In competitive climbing, it is well known that there are many different styles, differentiated by e.g. the steepness of the climbing wall. Some athletes excel at certain styles more than others. I would like to see if these styles can be discovered empirically from competition data, such as that publicly available for climbing world cups (example).
My question is how to best infer styles from the available data. The nature of the data is as follows:
- Each competition round consists of four or five climbs, and each athlete has a few minutes to try each climb, with unlimited attempts.
- For each climb and each athlete, the scoring system records (roughly) whether the athlete made it halfway to the top or all the way to the top of the climb, along with how many attempts it took them to reach those two points.
- Many athletes compete in many rounds of competition, but most do not participate in all rounds over a season.
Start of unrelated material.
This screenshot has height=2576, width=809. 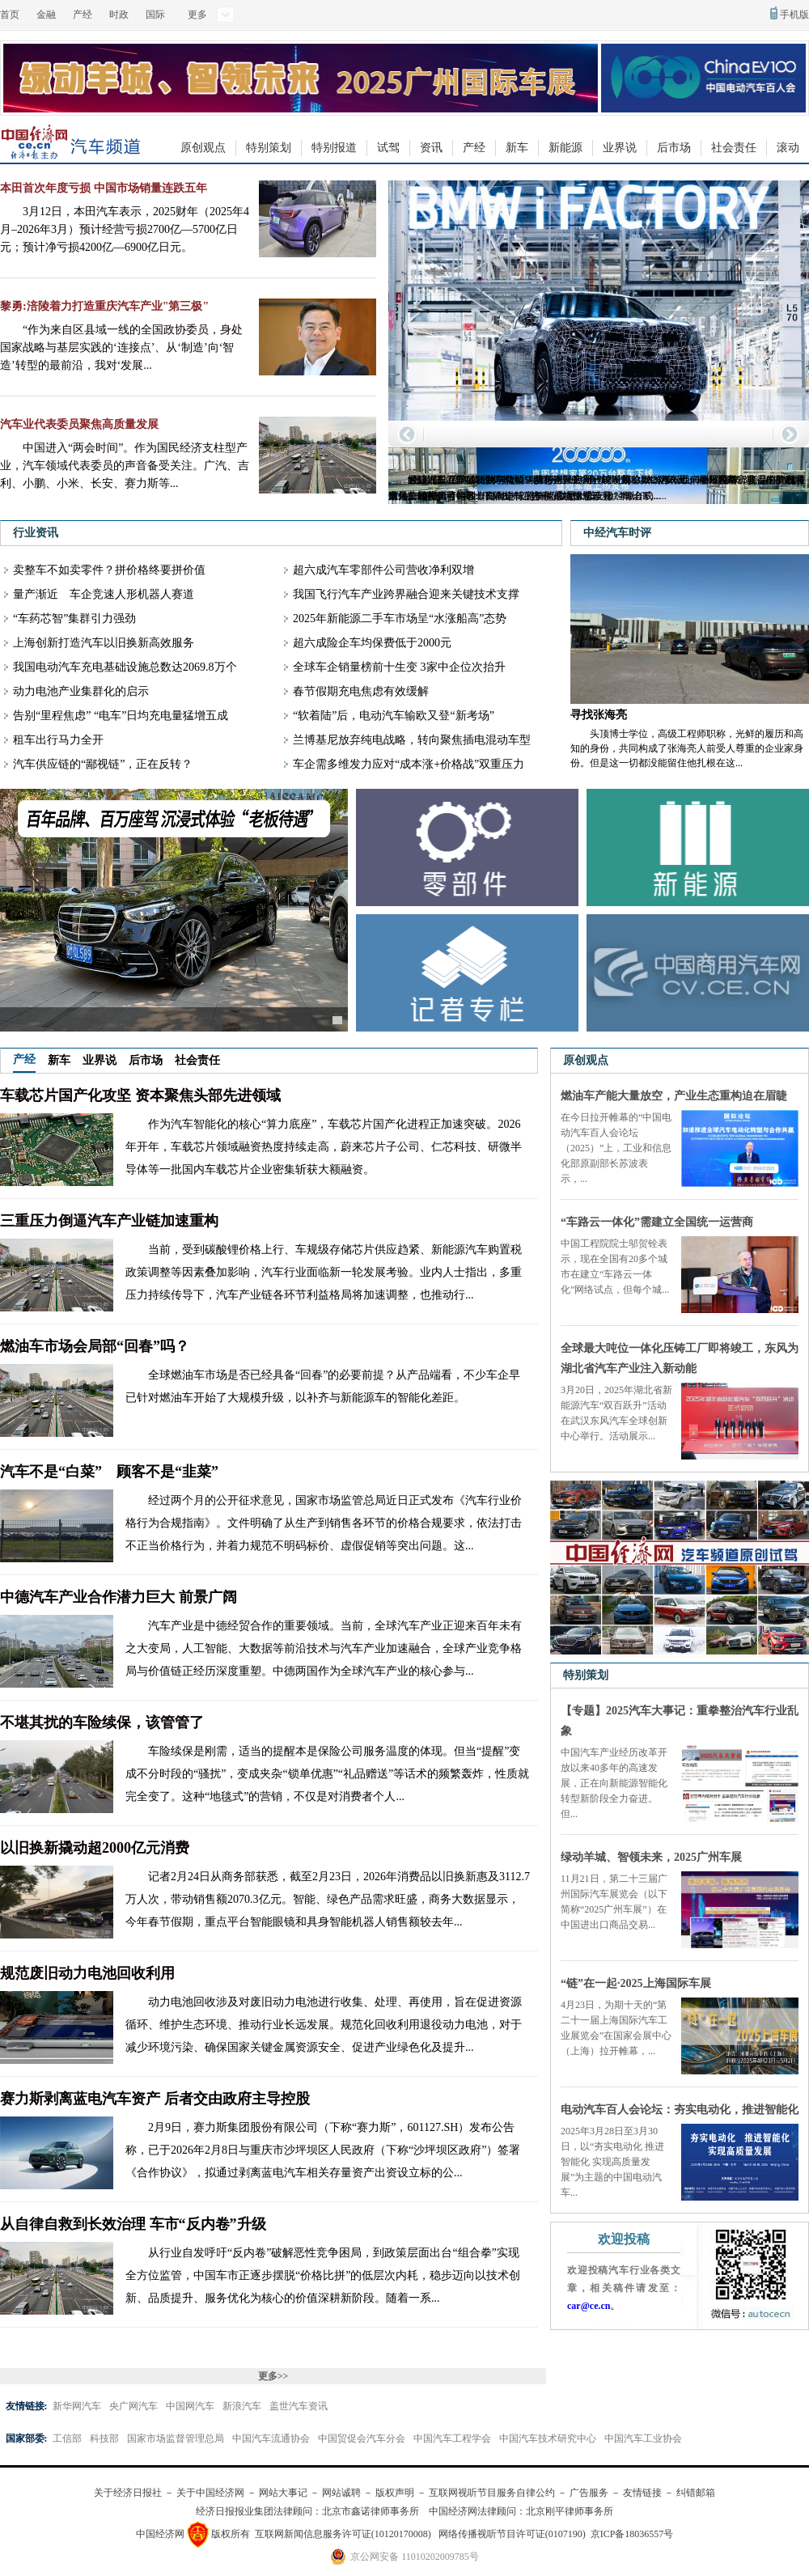 What do you see at coordinates (341, 2492) in the screenshot?
I see `网站诚聘` at bounding box center [341, 2492].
There are probably about 70-120 climbs total per season, and about 200 athletes who try them, but not every athlete tries every climb.
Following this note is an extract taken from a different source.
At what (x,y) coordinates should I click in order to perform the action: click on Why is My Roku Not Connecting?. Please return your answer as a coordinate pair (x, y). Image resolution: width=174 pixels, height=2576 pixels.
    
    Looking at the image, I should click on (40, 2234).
Because some athletes are better at certain styles, we expect to see certain groups of athletes perform better on certain climbs, and this clustering is how I'd expect styles to emerge from the data. The question is how to finesse this out.
My most basic thought would be to assign a scalar value to each athlete's performance on a given climb and then do principal component analysis. Two issues I see with this are:
- Dealing with the missing data, where athletes didn't attempt a given climb. There seem to be ways of dealing with this, e.g. as described on this stats.se post.
- There is substantial arbitrariness in assigning a scalar value to an athlete's performance on a given climb.
Are there better approaches to this problem? Are there principled ways of converting a discrete performance measure (like "reached the top" or "didn't reach the top") into a numeric value for PCA?